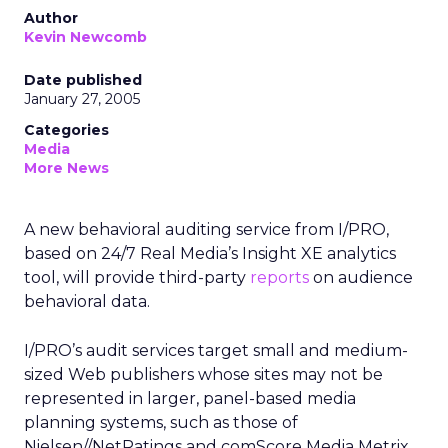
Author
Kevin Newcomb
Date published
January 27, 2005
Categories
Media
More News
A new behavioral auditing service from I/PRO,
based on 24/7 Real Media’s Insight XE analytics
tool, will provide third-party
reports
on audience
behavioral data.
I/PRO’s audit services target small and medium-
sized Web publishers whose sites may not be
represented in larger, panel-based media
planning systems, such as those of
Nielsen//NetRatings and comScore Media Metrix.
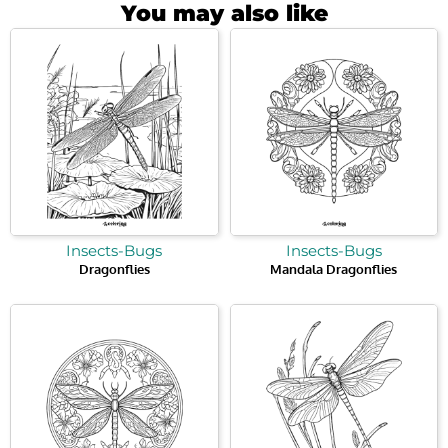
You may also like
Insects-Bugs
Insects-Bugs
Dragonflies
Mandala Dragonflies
--
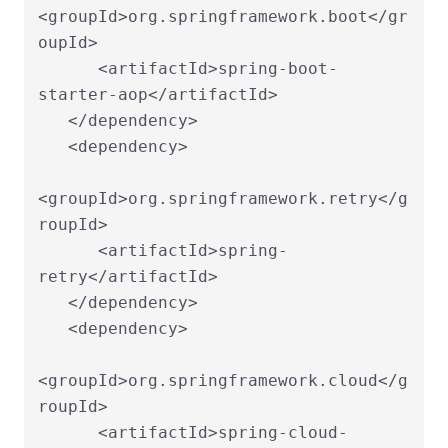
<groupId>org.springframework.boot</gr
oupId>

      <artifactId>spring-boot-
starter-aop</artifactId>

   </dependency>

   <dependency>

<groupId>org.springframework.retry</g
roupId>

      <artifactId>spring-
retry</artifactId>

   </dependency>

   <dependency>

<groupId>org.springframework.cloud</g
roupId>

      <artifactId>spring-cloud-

WHAT TO DO: Exactly the lines above from the one that contains "A new behavioral" down to the one that contains "Mandala Dragonflies" are to be output, both ends kept and pictures omitted.

RESULT OF THIS TASK:
A new behavioral auditing service from I/PRO,
based on 24/7 Real Media’s Insight XE analytics
tool, will provide third-party
reports
on audience
behavioral data.
I/PRO’s audit services target small and medium-
sized Web publishers whose sites may not be
represented in larger, panel-based media
planning systems, such as those of
Nielsen//NetRatings and comScore Media Metrix.
You may also like
Insects-Bugs
Insects-Bugs
Dragonflies
Mandala Dragonflies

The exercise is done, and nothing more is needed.